Stewart paid particular attention to Ava DuVernay’s 2014 film Selma. She praised the film’s efforts to highlight the roles of women in the movement, as well as its imaginative attention to period detail and DuVernay’s composition of King-like speeches written to capture “the spirit” of the historical moments.

“DuVernay wants to draw out the complexities of King's leadership and the many relationships that shaped his work,” Stewart said, “and she seeks to give us more points of entry into and identification with the familiar archival footage of these landmark moments of collective bravery.” 

Home movies of Dr. King

Some of the keynote’s most personal moments came from amateur and local news footage preserved in Chicago archives, including from Chicago Film Archives, the Media Burn Archive and the South Side Home Movie Project, which Stewart founded in 2005 to collect film captured by local residents.

One donated reel documented a family trip to Memphis just weeks after King’s 1968 assassination. In grainy footage, a small girl stands over the eternal flame lit in King's honor at Ebenezer Baptist Church, her head bowed, her fist raised.

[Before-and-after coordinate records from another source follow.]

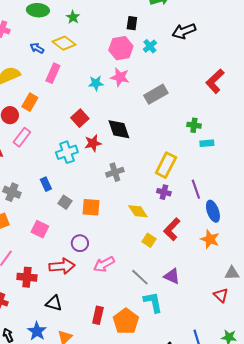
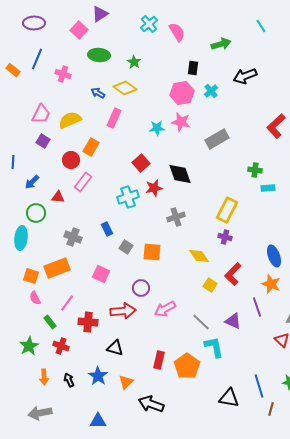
purple line: (196, 189) -> (257, 307), moved

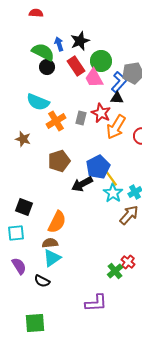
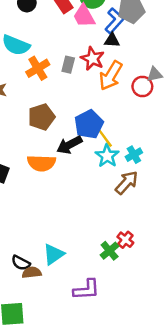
orange semicircle: (57, 222) -> (41, 163), moved, turned 65
brown semicircle: (50, 243) -> (32, 273), moved
cyan triangle: (52, 258) -> (54, 254), moved

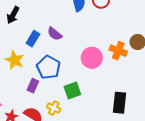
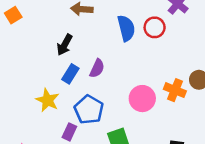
black arrow: (13, 15) -> (65, 45), moved
purple semicircle: (55, 34) -> (97, 68), turned -105

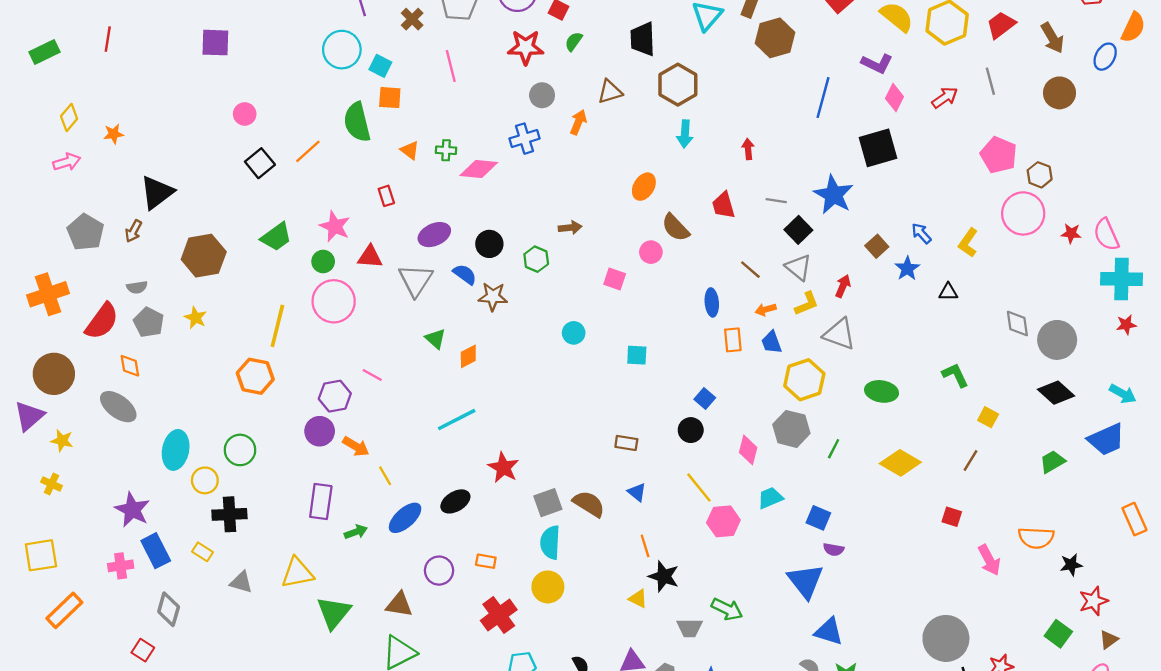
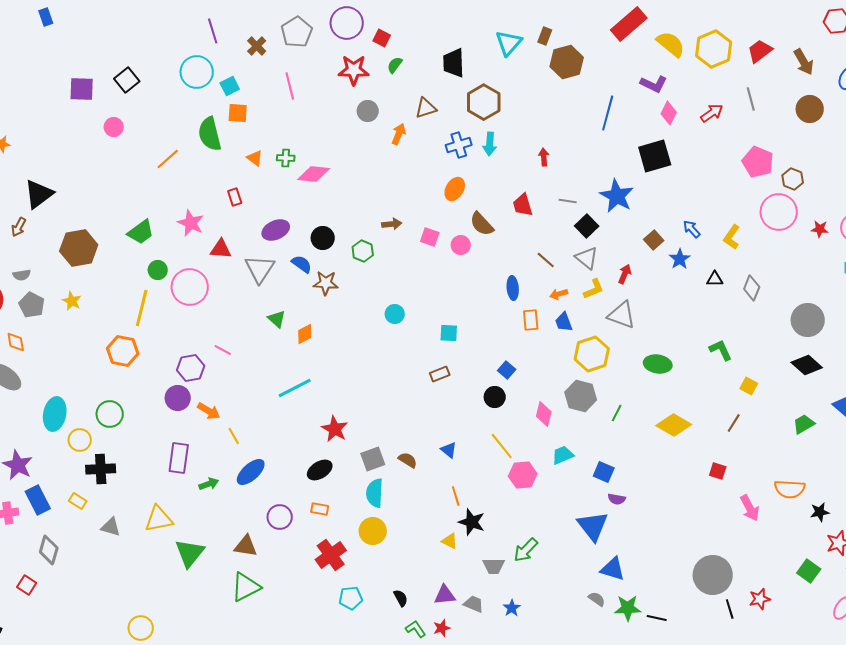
purple square: (215, 43) -> (82, 89), moved
cyan square: (380, 66) -> (230, 86), turned 36
blue cross: (524, 139) -> (459, 145), moved
black square: (260, 163) -> (127, 80), moved
green circle: (323, 261) -> (158, 270), moved
pink square: (615, 279) -> (430, 237), moved
gray diamond: (1017, 324) -> (752, 288), moved, turned 30
brown rectangle: (626, 443) -> (440, 374), moved, turned -30
black ellipse: (455, 501) -> (320, 470), moved
brown semicircle: (589, 504) -> (408, 460), size x0.7
green arrow: (727, 609) -> (526, 550), turned 108

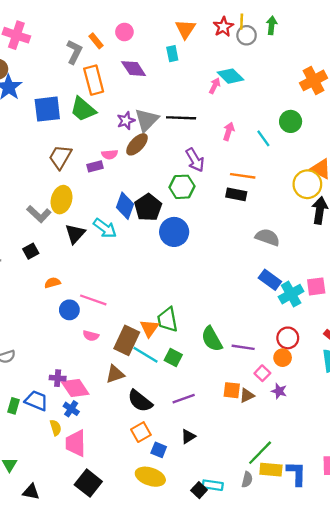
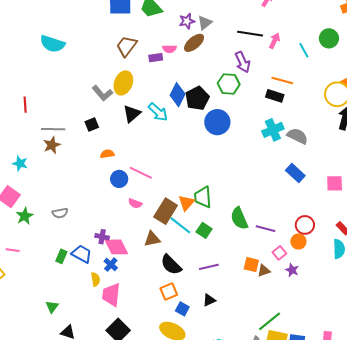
black line: (181, 118) -> (250, 34), moved
gray triangle: (147, 120) -> (205, 23), size x0.7
cyan cross: (291, 294) -> (273, 130), moved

Stewart concluded with TV news footage from the 1966 Chicago Freedom Movement rally at Soldier Field. It featured King speaking about the slow pace of progress, the persistent forces opposing racial equality, the urgent need to vote. The footage is unpolished, but even with its rawness Stewart said something essential comes through.

“King’s masterful oratory, his understanding of the power of not just his voice but his image,” she said, “reaches us across time with remarkable prescience and conviction.” 

—Video highlights of the MLK commemoration will be available at a later date.